Changing the world requires people who are willing to change themselves…this is as true for people working in nature and wilderness conservation as it is for anyone else.  The students and potential young  leaders in the year-long training program of  Umzi Wethu (South Africa) know this more than most of us can even imagine.  They have all come from very disadvantaged, often  AIDS-affected, poverty-level families—many of them teenaged heads of their own households of younger siblings, having lost both parents.   When Umzi gives them a chance to change, they seize it with both hands, and amazing things happen.

Umzi’s remarkable success continues. On Friday July 27, 2012 the Umzi Wethu training academy for vulnerable youth in Port Elizabeth (Eastern Cape, South Africa) celebrated the graduation of its 10th and 11th intake of students.
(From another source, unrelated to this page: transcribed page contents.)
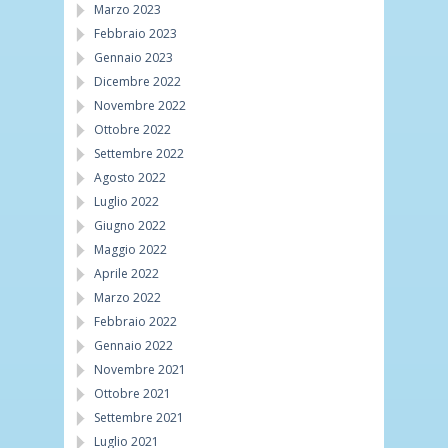
Marzo 2023
Febbraio 2023
Gennaio 2023
Dicembre 2022
Novembre 2022
Ottobre 2022
Settembre 2022
Agosto 2022
Luglio 2022
Giugno 2022
Maggio 2022
Aprile 2022
Marzo 2022
Febbraio 2022
Gennaio 2022
Novembre 2021
Ottobre 2021
Settembre 2021
Luglio 2021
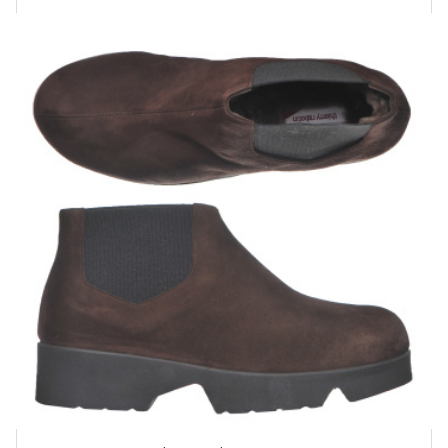
Купить!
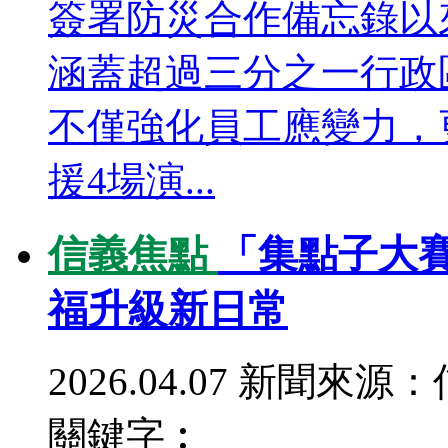
簽署防災合作備忘錄以
涵蓋超過三分之一行政
不僅強化員工應變力，
援4場演...
信義焦點
「集點子大
福升級新日常
2026.04.07
新聞來源：
關鍵字︰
The ceremony marked the graduation of a total of 177 students since the project’s inception seven years ago in 2005. This is more than a “step-up”…it is a huge leap for these children and aspiring leaders, from poverty to being job-trained, mentally strong,  and emotionally confident. Most of the graduates are the first members of their families to achieve post-matric education (skills training after high-school).

Inspirational trainer and  executive, Nomkhita Mona (CEO of The Uitenhage Despatch Development Initiative (UDDI) in the Eastern Cape) was the keynote speaker at the event,  and delivered the REAL message when she said encouraged the graduates to pursue excellence in all areas. “Life depends on how you wish to shape it from now on. Are you going to be excellent? Remember, education and training means nothing until it is used for the betterment of others. Be excellent now, help someone else now, enjoy your life now and be grateful now!”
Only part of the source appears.